Video data is naturally untrimmed. For example, it is extremely difficult to find YouTube videos containing only a single activity, such as walking the dog. The videos usually contain a large amount of background/context information. It has been a motivation for computer vision researchers to develop algorithms that are able to globally analyze a video and generate its global classification. In this task, we evaluate the capability of such methods on recognizing activities in untrimmed video sequences. Here, videos can contain more than one activity, and typically large time lapses of the video are not related with any activity of interest.
For information related to this task, please contact: fabian.caba@kaust.edu.sa, humam.alwassel@kaust.edu.sa, victor.escorcia@kaust.edu.sa


The ActivityNet Version 1.3 dataset will be used for this challenge. The dataset consists of more than 648 hours of untrimmed videos from a total of ~20K videos with ~1.5 annotations per video. It contains 200 different daily activities such as: 'walking the dog', 'long jump', and 'vacuuming floor'. The distribution among training, validation, and testing is ~50%, ~25%, and 25% of the total videos respectively. The dataset annotations can be downloaded directly from here .

Evaluation Metric

The evaluation code used by the evaluation server can be found here. We will use the top-1 error ($e$) as the official metric for this task. Given $m$ videos containing $n$ different $g_{ij}$ ground truth annotations each, where $i = 1,...,m$ and $j = 1, ...,n$, the top-1 error for a set of $m$ predictions $p_i$ is computed as:

$e = \frac{1}{m} \sum_{i=1}^{m} f(i)$
$f(i) = \frac{1}{n} \sum_{j=1}^{n} d(p_i, g_{ij})$
with $d(p_i, g_{ij})=1$ if $p_i=g_{ij}$. Note that this metric takes into account that multiple labels can exist in a video.

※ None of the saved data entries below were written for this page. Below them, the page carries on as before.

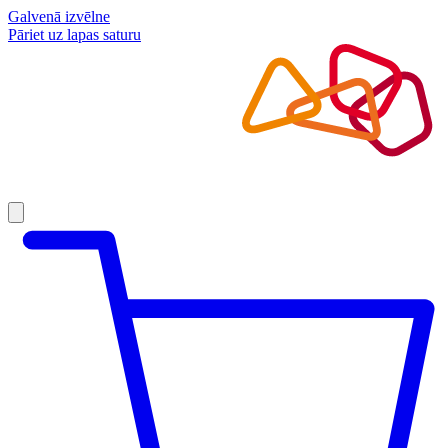
Galvenā izvēlne
Pāriet uz lapas saturu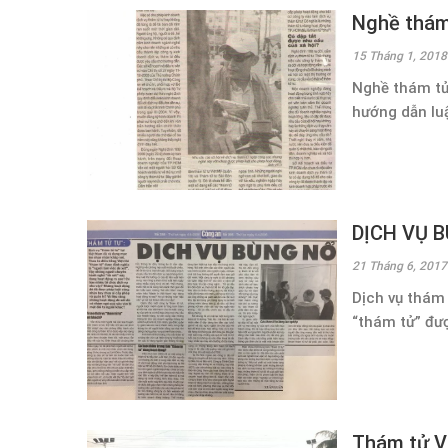
Nghề thám
15 Tháng 1, 2018
Nghề thám tử
hướng dẫn luật
DỊCH VỤ 
21 Tháng 6, 2017
Dịch vụ thám 
“thám tử” đượ
Thám tử VD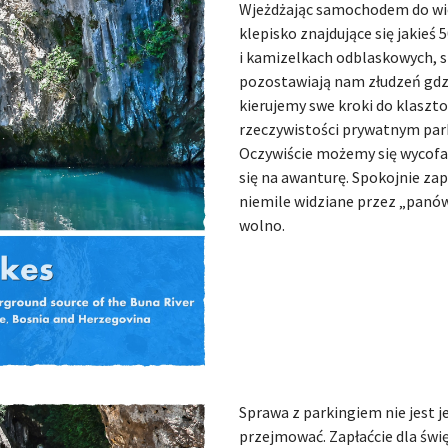
Wjeżdżając samochodem do wio
klepisko znajdujące się jakieś
i kamizelkach odblaskowych, sp
pozostawiają nam złudzeń gdzi
kierujemy swe kroki do klasztor
rzeczywistości prywatnym park
Oczywiście możemy się wycofać
się na awanturę. Spokojnie za
niemile widziane przez „panów 
wolno.
Sprawa z parkingiem nie jest je
przejmować. Zapłaćcie dla świ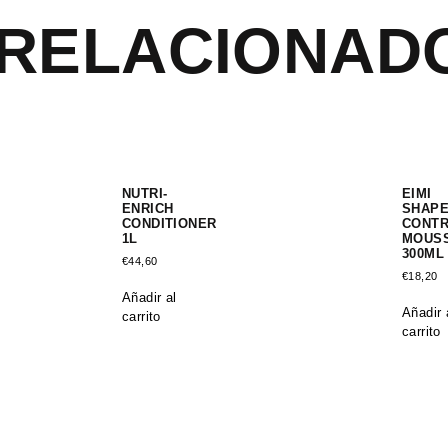
RELACIONAD
NUTRI-
EIMI
ENRICH
SHAP
CONDITIONER
CONT
1L
MOUS
300ML
€
44,60
€
18,20
Añadir al
Añadir 
carrito
carrito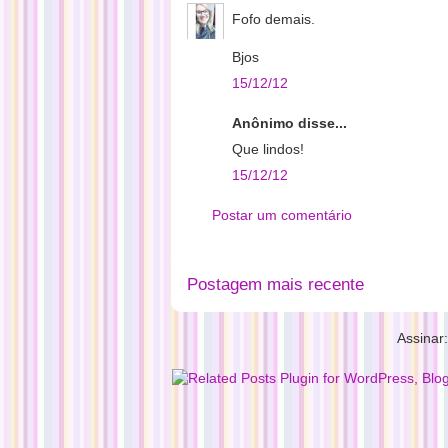
Fofo demais.
Bjos
15/12/12
Anônimo disse...
Que lindos!
15/12/12
Postar um comentário
Postagem mais recente
Assinar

Please refer to last challenge summary for information about baselines and state-of-the-art methods.

Submission Format

Please follow the following JSON format when submitting your results for the challenge:

version: "VERSION 1.3",
results: {
  5n7NCViB5TU: [
      label: "Discus throw",
      score: 0.95
      label: "Shot put",
      score: 0.77
external_data: {
  used: true, # Boolean flag. True indicates the use of external data.
  details: "First fully-connected layer from VGG-16 pre-trained on ILSVRC-2012 training set", # This string details what kind of external data you used and how you used it.

The example above is illustrative. Comments must be removed in your submission. You can download here a sample submission file.


The winner of Task 1 (untrimmed classification) will receive 2,000 USD, an Nvidia graphics card, and a Qualcomm gift.